I Macellari

La coda alla vaccinara, i saltimbocca, l’umido di manzo, lo stufatino … potrei continuare fino a domani ad elencare piatti tipici romani a base di carne bovina, quella che si compra “dar macellaro”, mentre la carne ovina la si acquista “dall’abbacchiaro”.

“dar cavallaro” ed “il pollarolo” lascio immaginare a voi che tipo di carne ci troviamo.

A Roma i macellai sono stati sempre gente esuberante, animosa e vivace. Gigi Zanazzo ai primi del 900 diceva: “…fra tutti li vennitori de generi magnerecci, er macellaro è er più simpatico, er più spiritoso, er più burlone de tutti quanti …”

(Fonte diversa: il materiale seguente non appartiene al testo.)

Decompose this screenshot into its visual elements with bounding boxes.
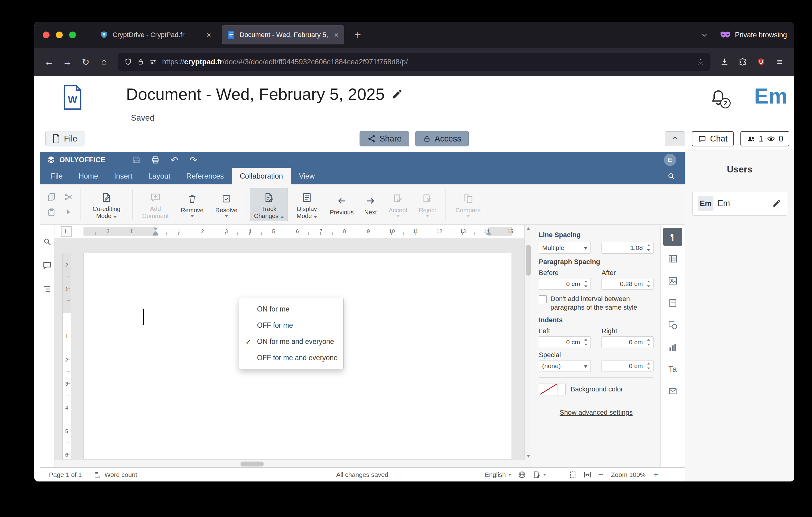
copy-icon[interactable]	[47, 192, 56, 201]
permissions-sliders-icon[interactable]	[149, 58, 157, 66]
editor-menu-tab[interactable]: File	[43, 168, 71, 184]
compare-button[interactable]: Compare	[448, 190, 488, 219]
edit-title-pencil-icon[interactable]	[391, 88, 403, 100]
downloads-button[interactable]	[716, 53, 733, 71]
fit-width-button[interactable]	[583, 471, 591, 479]
table-settings-tab[interactable]	[663, 250, 682, 268]
previous-change-button[interactable]: Previous	[326, 192, 358, 217]
menu-button[interactable]: ≡	[771, 53, 788, 71]
word-count-button[interactable]: 123 Word count	[94, 471, 137, 479]
user-avatar-initials[interactable]: Em	[754, 84, 787, 108]
print-button[interactable]	[146, 153, 165, 167]
editor-menu-tab[interactable]: Collaboration	[232, 168, 291, 184]
reject-button[interactable]: Reject	[413, 190, 442, 219]
line-spacing-amount-input[interactable]: 1.08	[602, 242, 654, 253]
cut-scissors-icon[interactable]	[64, 192, 73, 201]
userlist-button[interactable]: 1 0	[741, 131, 789, 146]
forward-button[interactable]: →	[59, 53, 76, 71]
zoom-out-button[interactable]: −	[598, 470, 603, 480]
shape-settings-tab[interactable]	[663, 316, 682, 334]
track-changes-menu-item[interactable]: OFF for me and everyone	[239, 350, 343, 366]
horizontal-ruler[interactable]: 21123456789101112131415	[84, 227, 512, 236]
redo-button[interactable]: ↷	[184, 153, 203, 167]
track-changes-button[interactable]: Track Changes	[250, 188, 288, 221]
vertical-scrollbar[interactable]	[524, 225, 532, 460]
file-button[interactable]: File	[45, 131, 84, 146]
editor-search-button[interactable]	[667, 168, 675, 184]
vertical-ruler[interactable]: 21123456	[62, 253, 71, 459]
undo-button[interactable]: ↶	[165, 153, 184, 167]
zoom-level[interactable]: Zoom 100%	[610, 471, 647, 479]
collapse-toolbar-button[interactable]	[665, 131, 685, 146]
indent-right-input[interactable]: 0 cm	[602, 336, 654, 348]
ublock-button[interactable]	[753, 53, 770, 71]
edit-name-pencil-icon[interactable]	[772, 199, 781, 208]
special-amount-input[interactable]: 0 cm	[602, 360, 654, 372]
tab-close-icon[interactable]: ×	[206, 30, 211, 40]
horizontal-scroll-thumb[interactable]	[240, 462, 264, 466]
url-bar[interactable]: https://cryptpad.fr/doc/#/3/doc/edit/ff0…	[118, 53, 710, 71]
coediting-mode-button[interactable]: Co-editing Mode	[84, 188, 129, 221]
editor-menu-tab[interactable]: References	[178, 168, 232, 184]
url-text[interactable]: https://cryptpad.fr/doc/#/3/doc/edit/ff0…	[162, 58, 692, 66]
spinner[interactable]	[645, 362, 652, 370]
display-mode-button[interactable]: Display Mode	[288, 188, 326, 221]
editor-menu-tab[interactable]: Home	[71, 168, 106, 184]
interval-checkbox[interactable]	[539, 295, 547, 303]
scroll-up-arrow[interactable]	[526, 227, 530, 230]
chart-settings-tab[interactable]	[663, 338, 682, 356]
vertical-scroll-thumb[interactable]	[526, 245, 531, 276]
editor-menu-tab[interactable]: Layout	[140, 168, 178, 184]
close-window-button[interactable]	[43, 31, 50, 38]
special-select[interactable]: (none)	[539, 360, 591, 372]
mail-merge-settings-tab[interactable]	[663, 382, 682, 400]
indent-left-input[interactable]: 0 cm	[539, 336, 591, 348]
spellcheck-globe-button[interactable]	[518, 471, 526, 479]
horizontal-scrollbar[interactable]	[55, 460, 524, 467]
collaborator-avatar[interactable]: E	[664, 154, 676, 166]
scroll-down-arrow[interactable]	[526, 455, 530, 458]
spinner[interactable]	[645, 338, 652, 346]
search-icon[interactable]	[42, 237, 52, 246]
minimize-window-button[interactable]	[56, 31, 63, 38]
line-spacing-select[interactable]: Multiple	[539, 242, 591, 253]
tab-close-icon[interactable]: ×	[334, 30, 339, 40]
track-changes-menu-item[interactable]: ON for me	[239, 301, 343, 317]
comments-icon[interactable]	[42, 261, 52, 270]
paragraph-settings-tab[interactable]: ¶	[663, 228, 682, 246]
home-button[interactable]: ⌂	[95, 53, 113, 71]
tab-stop-selector[interactable]: L	[61, 226, 71, 237]
spacing-before-input[interactable]: 0 cm	[539, 278, 591, 290]
access-button[interactable]: Access	[415, 131, 469, 146]
back-button[interactable]: ←	[40, 53, 58, 71]
add-comment-button[interactable]: Add Comment	[136, 188, 175, 221]
background-color-dropdown[interactable]	[557, 383, 566, 395]
track-changes-status-button[interactable]	[533, 471, 546, 479]
image-settings-tab[interactable]	[663, 272, 682, 290]
background-color-swatch[interactable]	[539, 383, 557, 395]
tab-cryptdrive[interactable]: CryptDrive - CryptPad.fr ×	[94, 25, 216, 45]
tracking-protection-shield-icon[interactable]	[124, 58, 132, 66]
spinner[interactable]	[645, 244, 652, 252]
accept-button[interactable]: Accept	[383, 190, 413, 219]
indent-marker[interactable]	[153, 227, 158, 236]
language-selector[interactable]: English	[485, 471, 511, 479]
remove-button[interactable]: Remove	[175, 190, 209, 219]
fullscreen-window-button[interactable]	[69, 31, 76, 38]
spinner[interactable]	[645, 280, 652, 288]
tab-document-active[interactable]: Document - Wed, February 5, 2 ×	[222, 25, 344, 45]
new-tab-button[interactable]: +	[350, 28, 365, 42]
text-art-settings-tab[interactable]: Ta	[663, 360, 682, 378]
headers-footers-settings-tab[interactable]	[663, 294, 682, 312]
navigation-headings-icon[interactable]	[42, 285, 52, 294]
track-changes-menu-item[interactable]: OFF for me	[239, 317, 343, 333]
spinner[interactable]	[583, 338, 589, 346]
lock-icon[interactable]	[137, 58, 144, 65]
editor-menu-tab[interactable]: Insert	[106, 168, 140, 184]
spinner[interactable]	[583, 280, 589, 288]
notifications-button[interactable]: 2	[710, 89, 727, 106]
next-change-button[interactable]: Next	[358, 192, 383, 217]
bookmark-star-icon[interactable]: ☆	[697, 57, 704, 67]
track-changes-menu-item[interactable]: ✓ ON for me and everyone	[239, 333, 343, 350]
spacing-after-input[interactable]: 0.28 cm	[602, 278, 654, 290]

Nel ‘500 a Roma fu istituita l’Università dei “Macellari ed Arti dipendenti”, e fu introdotta la diffida “…che nessun macellaro ardisca né presuma dire parola ingiuriosa né far atti ingiuriosi contro li consoli…” a testimoniare il carattere di questo commerciante all’epoca. Nel 1590 il cardinale Giustiniani pubblicò un calmiere per i prezzi della carne a seconda delle varie pezzature e “quarti”, per contenere gli aumenti che arbitrariamente i macellai imponevano e che spesso causavano veri e propri tumulti da parte del popolo. Coloro che avessero trasgredito avrebbero ricevuto “tratti di corda” in pubblico (venivano legate loro le mani dietro la schiena e sollevati con una corda fissa a polsi, che scorreva in una carrucola posta in alto), forti multe e sarebbero stati messi in galera. Sicuramente era un mestiere che si prestava all’imbroglio basti pensare che tra il 1559 ed il 1676 furono emanati per loro ben 370 bandi sul controllo della carne. Il presidente dell”Annone a Grascia” nel 1767, oltre a stabilire le maniere di tagliare e vendere i vari pezzi, proibiva “alli macellari Cristiani comprare teste, o piedi da Ebrei, o Macellari Ebrei o da qualsivoglia persona, etiam che fosse privilegiata e privilegiatissima, sotto pena di 25 scudi e di tre tratti di corda”.

Quando a Roma non era ancora stato istituito il primo Mattatoio (fuori Porta Flaminia) le bestie venivano portate a “Campo Vaccino” al Foro Romano, dove avveniva la compravendita delle vaccine come in una fiera. I macellai, persone molto robuste e per lo più “bulli” dei vari rioni di Roma, erano capaci di far stramazzare al suolo la bestia al primo colpo di mazza, inferto tra le corna sulla fronte della vittima. Inoltre quando le macellerie non esistevano, l’unico punto di raccolta per le carni provenienti dalle campagne erano le grotte del Teatro Marcello. Funzionavano come botteghe di vendita al minuto.

Sorsero poi vere e proprie macellerie di rivenditori privati. Le più note nel 1864 erano quella di Andrea Cotogni in via del Leoncino 33, di Adriano Muccioli in via de’ Pastini 139, di Adriano Spositi in via Macel de’ Corvi 27. Nel 1920 ci fu una catena di macellerie facenti capo al “sig. Talacchi” il cui nome era divenuto così noto, da assumere il sinonimo di carne.